If we were to look at ourselves in the mirror during these not-so-hot moments, we wouldn’t like the person we saw looking back at us.
What’s worse about these moments is the fact that we are not the only one affected. We affect others – we hurt others – because of our actions. We let people who we love and care about see a version of ourselves that we are not proud of.
So this is my open apology for those who have been hurt by the times that I wasn’t the best version of myself.
I’m sorry for the times that I was too quick to anger. Sometimes I have a short fuse and I don’t realize how angry and ridiculous I’m acting until it’s too late. I realize that during these times, I can find myself speaking out of anger, saying things that I don’t mean (sorry for when I called you a Mudblood, sis. I didn’t mean it).
I’m sorry when I’m in a bad mood for absolutely no reason and I take it out on those around me. It’s obviously not your fault that I woke up on the wrong side of the bed so there’s no reason for me to be putting the blame on you. My rude and spiteful comments are not needed yet there they are making their grand appearance.
I’m sorry for the (many) times I have been selfish. This is no excuse for my actions, but I am young and I am still learning. I’m still learning how to become a more selfless person and think more about those around me other than solely thinking of myself.
I’m sorry that I play the victim from time to time. Sometimes I don’t see how someone else can be hurting when I’m also hurting. I see my issues and think those are the only ones that are important at that time. Again, still learning.
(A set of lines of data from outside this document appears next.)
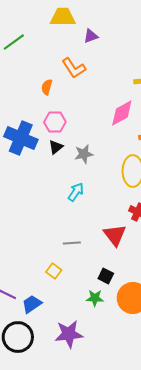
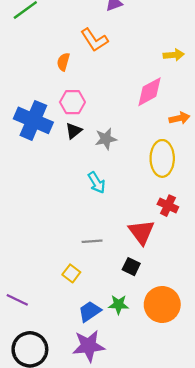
cyan arrow: (76, 192) -> (97, 183), turned 114
black square: (106, 276) -> (131, 267), moved
blue trapezoid: (32, 304) -> (90, 311), moved

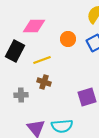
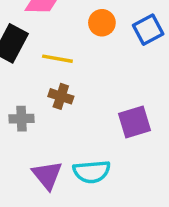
yellow line: (42, 60) -> (57, 59), turned 30

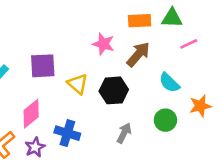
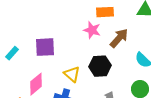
orange rectangle: (140, 21) -> (105, 12), moved
yellow triangle: (78, 84) -> (72, 74), moved

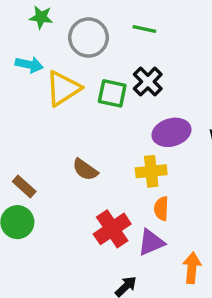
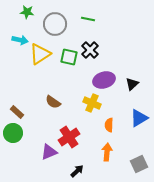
yellow cross: (151, 171) -> (92, 103), turned 30
orange semicircle: (161, 209) -> (109, 125), moved
purple triangle: (151, 242) -> (49, 152), moved
orange arrow: (192, 268) -> (107, 152), moved

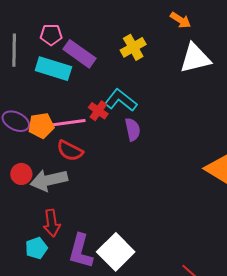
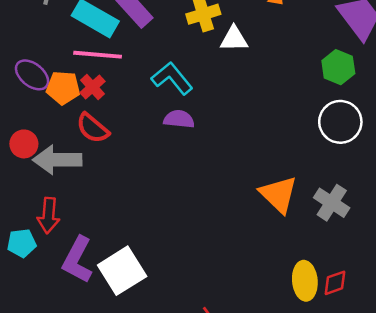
white triangle: (195, 58) -> (234, 39), moved, size x0.7
red cross: (98, 111) -> (92, 87), moved
pink line: (67, 123) -> (98, 55), moved
purple semicircle: (133, 129) -> (179, 119), turned -85

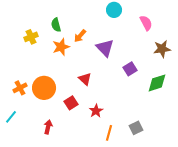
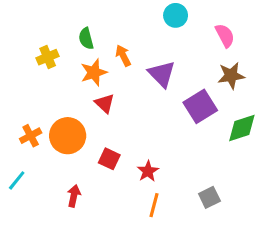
orange arrow: (80, 36) -> (123, 56), turned 112
brown star: (162, 49) -> (231, 76), moved
purple square: (130, 69) -> (200, 106), size x1.5
red triangle: (85, 79) -> (105, 103), moved
red square: (71, 103) -> (109, 159), turned -32
orange line: (109, 133) -> (154, 205), moved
It’s inevitable that we will all fall victim to the not-so-great version of ourselves. The only thing we can do is to learn from these moments. Learn from them and don’t make the mistake of making them again. People will only stick around for so long before they realize that they don’t need to be treated that way. This goes out to everyone. We will all have our bad days, bad moments, even (heaven forbid) bad weeks.
But during these times, make sure that you’re not letting the worst of you get the best of you.